Good to have VP here, cuz I never checked the date on the OP...I still stand by what I said though. Dang, I haven't even had a beverage yet either.


----------



## Seal2010

The apartment market is never fun! But in my area it is the only thing keeping my head above the water.


----------



## jmda

I recently started working for an individual who owns 75 units. We were fortunate to find a price that works for both of us. I make a little and they get it done quickly and professionally. They don't have a ton of turn over, so we are not painting for them every week.

It is fill in work and I am very grateful to get it, especially this time of year.

If I were bidding for a lot of apartment work that would be more consistent, I would have to look at my business and where I want to go with it. I could always hire a crew of so so painters that always do the apartment work. Then I could focus on other things. It would have to be worth it.


----------



## jdp2012

This is a very old thread.
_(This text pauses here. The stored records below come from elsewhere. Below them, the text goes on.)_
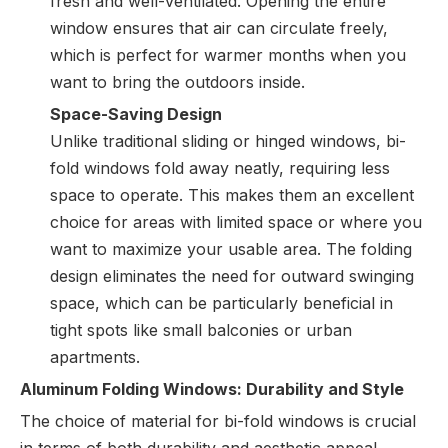
fresh and well-ventilated. Opening the entire
window ensures that air can circulate freely,
which is perfect for warmer months when you
want to bring the outdoors inside.
Space-Saving Design
Unlike traditional sliding or hinged windows, bi-
fold windows fold away neatly, requiring less
space to operate. This makes them an excellent
choice for areas with limited space or where you
want to maximize your usable area. The folding
design eliminates the need for outward swinging
space, which can be particularly beneficial in
tight spots like small balconies or urban
apartments.
Aluminum Folding Windows: Durability and Style
The choice of material for bi-fold windows is crucial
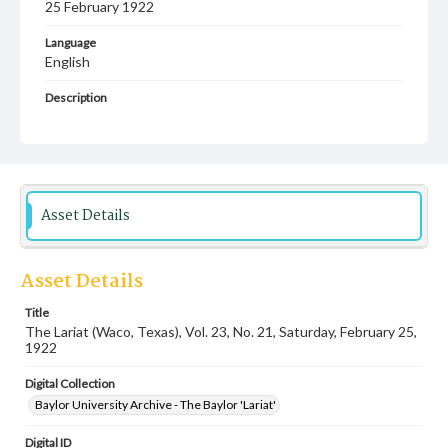
25 February 1922
Language
English
Description
Student newspaper from Baylor University that includes
local, state and campus news along with advertising
Asset Details
Asset Details
Title
The Lariat (Waco, Texas), Vol. 23, No. 21, Saturday, February 25,
1922
Digital Collection
Baylor University Archive - The Baylor 'Lariat'
Digital ID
Too bad no one really could help the guy out.


----------



## RPS

I wonder what happened? Probably got tired of waiting to get paid. Or maybe he hooked up with one of the tenants. :hang:


----------



## Metro M & L

Average house repaint is 4-6k and up in my area.

Average apartment repaint is 150.00.

You have to paint 45-60 apartments in a week or 1 fing house. Me and a helper can paint a house in a week. Often I can do it myself in that time. That works out to an apartment every 2 hours or less to stay at a 40 hour week. 
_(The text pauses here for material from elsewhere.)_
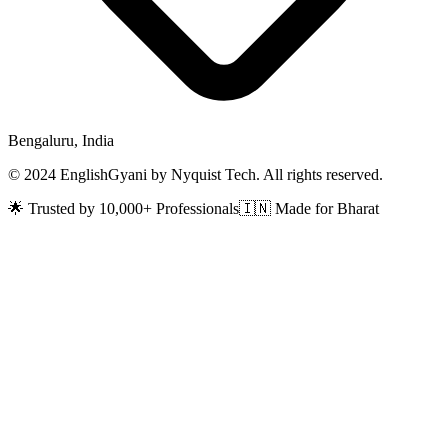
Bengaluru, India
© 2024 EnglishGyani by Nyquist Tech. All rights reserved.
🌟 Trusted by 10,000+ Professionals
🇮🇳 Made for Bharat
Now I've painted apartments this way and that. Spray or brush and roll. Touch up some areas and try to fake it. I've read threads where a 3 man crew can knock one out in an hour and some change. Which pushes labor on the unit to about 4-5 hours. 

Working your ass off for peanuts. You really are better off flipping burgers; at least they are required by law to give you a break every two hours.


----------